MONTREAL -- For the first time in 100 years, Montreal has an anglophone mayor following a string of improbable events that rocked the administration of a scandal-weary city.
In a stunning result, Michael Applebaum won a vote at city council, 31-29, to become the city's first non-francophone mayor since just before the First World War.
Applebaum will serve as interim mayor of Canada's second-largest city for a year, with a promise not to run in the next municipal election of November 2013.
Anglophones in Quebec rarely hold such prominent political roles.
In the municipality of Montreal itself, only 13 per cent of people claim English as their mother tongue; a far greater number of Montrealers actually speak the language in their everyday lives, however, given that 47 per cent of residents are not original French-speakers.
The notion of an Anglo mayor would have seemed unlikely just a few weeks ago, while the city was involved in one of its periodic linguistic debates during a provincial election campaign where language tensions figured prominently.
After the vote results were read out, Applebaum insisted he would do the best he could for all citizens in what he described as an increasingly multicultural city.
"Montreal is an inclusive city, where people can get a good job, people can work together and we live in harmony," he told reporters outside the council chamber.
"I'm going to do my job as the mayor, but I do not want to be seen as an anglophone mayor."
The political rarity was made possible by a string of spectacular developments. As late as last week, Applebaum appeared to have a slim chance of success -- but he went about building support and was helped along by a unique set of circumstances.

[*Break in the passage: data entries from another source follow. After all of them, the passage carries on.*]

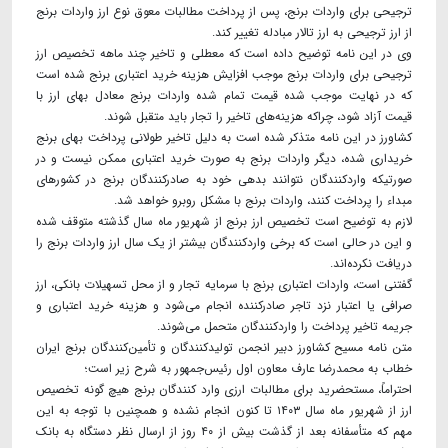
ترجیحی برای واردات برنج، پس از پرداخت مطالبات معوق نوع ارز واردات برنج
از ارز ترجیحی به ارز تالار مبادله تغییر کند.
وی در این نامه توضیح داده است که معطلی و تاخیر چند ماهه تخصیص ارز
ترجیحی برای واردات برنج موجب افزایش هزینه‌ خرید اعتباری برنج شده است
که در نهایت موجب شده قیمت تمام شده واردات برنج معادل بهای ارز با
قیمت آزاد شود، چراکه هزینه‌های تاخیر را تجار باید متقبل شوند.
کشاورز در این نامه متذکر شده است به دلیل تاخیر طولانی پرداخت بهای برنج
خریداری شده، دیگر واردات برنج به صورت خرید اعتباری ممکن نیست و در
صورتیکه واردکنندگان نتوانند بدهی خود به صادرکنندگان برنج در کشورهای
مبداء را پرداخت کنند، واردات برنج با مشکل روبرو خواهد شد.
لازم به توضیح است تخصیص ارز برنج از شهریور ماه سال گذشته متوقف شده
و این در حالی است که برخی واردکنندگان بیشتر از یک سال ارز واردات برنج را
دریافت نکرده‌اند.
گفتنی است، واردات اعتباری برنج با سرمایه تجار و از محل تسهیلات بانکی، ارز
صرافی یا اعتبار نزد تاجر صادرکننده انجام می‌شود و هزینه خرید اعتباری و
جریمه تاخیر پرداخت را واردکنندگان متحمل می‌شوند.
متن نامه مسیح کشاورز دبیر انجمن تولیدکنندگان و تأمین‌کنندگان برنج ایران
خطاب به محمدرضا عارف معاون اول رئیس‌جمهور به شرح زیر است؛
احتراماً، مستحضرید برای مطالبات ارزی وارد کنندگان برنج هیچ گونه تخصیص
ارز از شهریور ماه سال ۱۴۰۳ تا کنون انجام نشده و همچنین با توجه به این
مهم که متأسفانه بعد از گذشت بیش از ۴۰ روز از ارسال نظر دستگاه به بانک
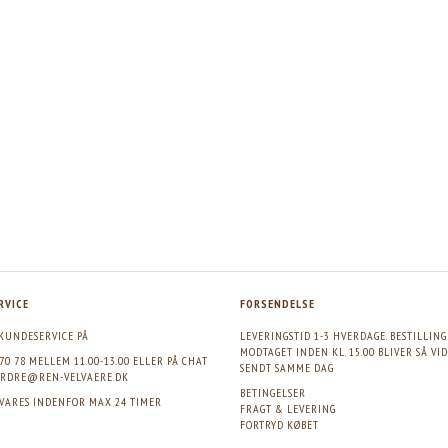
ERAL TONING WATER, 250ML
AHAVA UPLIFT NIGHT CREAM, 50ML
Vores pris:
75,00
Vores pris:
312,50
Vejl. pris:
150,00
Vejl. pris:
625,00
RVICE
FORSENDELSE
KUNDESERVICE PÅ
LEVERINGSTID 1-3 HVERDAGE. BESTILLIN
MODTAGET INDEN KL. 15.00 BLIVER SÅ VI
 70 78 MELLEM 11.00-13.00 ELLER PÅ CHAT
SENDT SAMME DAG
RDRE@REN-VELVAERE.DK
BETINGELSER
SVARES INDENFOR MAX 24 TIMER
FRAGT & LEVERING
FORTRYD KØBET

Applebaum, who sometimes stumbles when speaking French and wields a thick accent, even appeared to win over Montreal opposition leader Louise Harel, a former Parti Quebecois cabinet minister.
The sovereigntist PQ, a passionate defender of the French language in the province, has long bemoaned what it insists is the encroachment of English in Montreal.

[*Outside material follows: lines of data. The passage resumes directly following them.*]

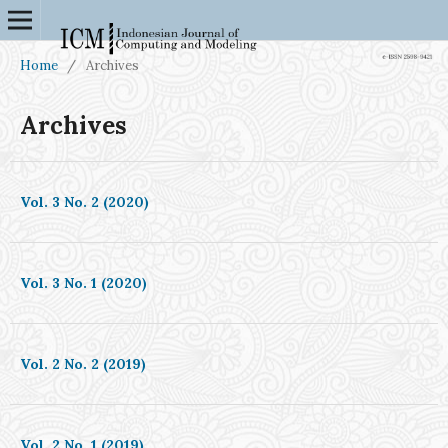
Home
/
Archives
Archives
Vol. 3 No. 2 (2020)
Vol. 3 No. 1 (2020)
Vol. 2 No. 2 (2019)
Vol. 2 No. 1 (2019)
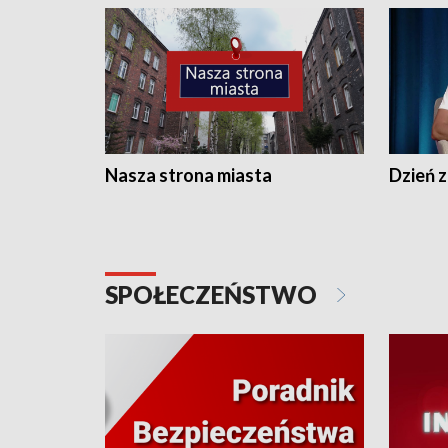
Nasza strona miasta
Dzień z
SPOŁECZEŃSTWO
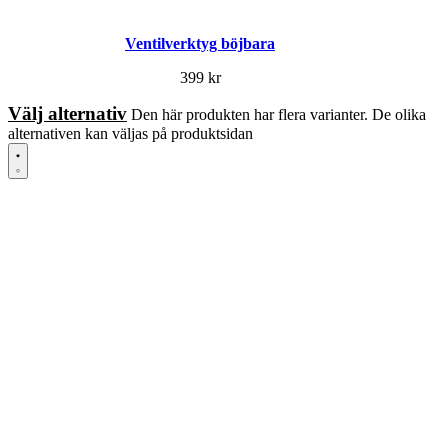
Ventilverktyg böjbara
399
kr
Välj alternativ
Den här produkten har flera varianter. De olika
alternativen kan väljas på produktsidan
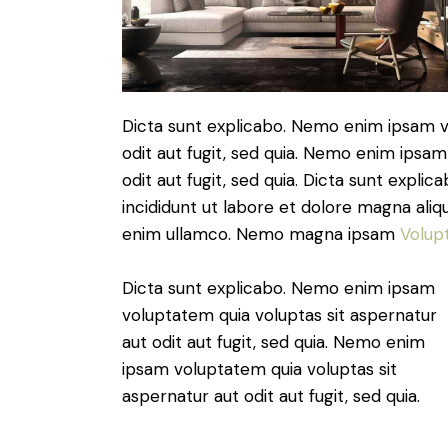
Dicta sunt explicabo. Nemo enim ipsam v
odit aut fugit, sed quia. Nemo enim ipsam
odit aut fugit, sed quia. Dicta sunt expli
incididunt ut labore et dolore magna aliq
enim ullamco. Nemo magna ipsam
Volup
Dicta sunt explicabo. Nemo enim ipsam
voluptatem quia voluptas sit aspernatur
aut odit aut fugit, sed quia. Nemo enim
ipsam voluptatem quia voluptas sit
aspernatur aut odit aut fugit, sed quia.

Harel, leader of the Vision Montreal party, declined to reveal whom she supported in the secret-ballot vote. But she smiled broadly while casting her ballot and later noted that she was pleased with the result.
"We're happy with the openness it allows," Harel said of Applebaum's win, following campaign in which he promised to bring members of all parties together to run the city.
"The status quo was not acceptable, so we all decided to be players in this change to do politics differently."
In his speech before the vote, Applebaum cast himself as a historic candidate but not for linguistic reasons. He has brushed aside questions about language, and didn't utter a word of English in his speech Friday.
Applebaum said his victory would be historic because he wanted to create a multi-partisan coalition, uniting former foes to clean up the scandal-plagued city.
The flurry of developments leading to his win began last week with the resignation of Gerald Tremblay, the former mayor whose administration was tarnished in a corruption scandal.
Because the mayor resigned less than a year before an election, provincial law said his successor had to be picked by city council on an interim basis.
Applebaum was an obvious contender, given that he was the No. 2 politician in the city after the mayor.
At a subsequent meeting, members of the Union Montreal caucus sidelined Applebaum and picked Richard Deschamps as their candidate.
Applebaum upstaged his old allies. He quit the caucus to sit as an independent, citing policy differences. He said he was taking a stand in favour of two things: smaller tax hikes and more transparency.
He insisted on tax hikes one percentage point lower than the planned 3.3 per cent. And he revealed the existence of a document that showed city officials were aware years ago that Montreal's closed construction industry created cost overruns.
Applebaum, the mayor of Montreal's largest borough, then went about building alliances.
He courted the two opposition parties, who agreed not to run their own candidates. He promised them positions in a coalition administration. And he assured them that he would not run against them in the next election.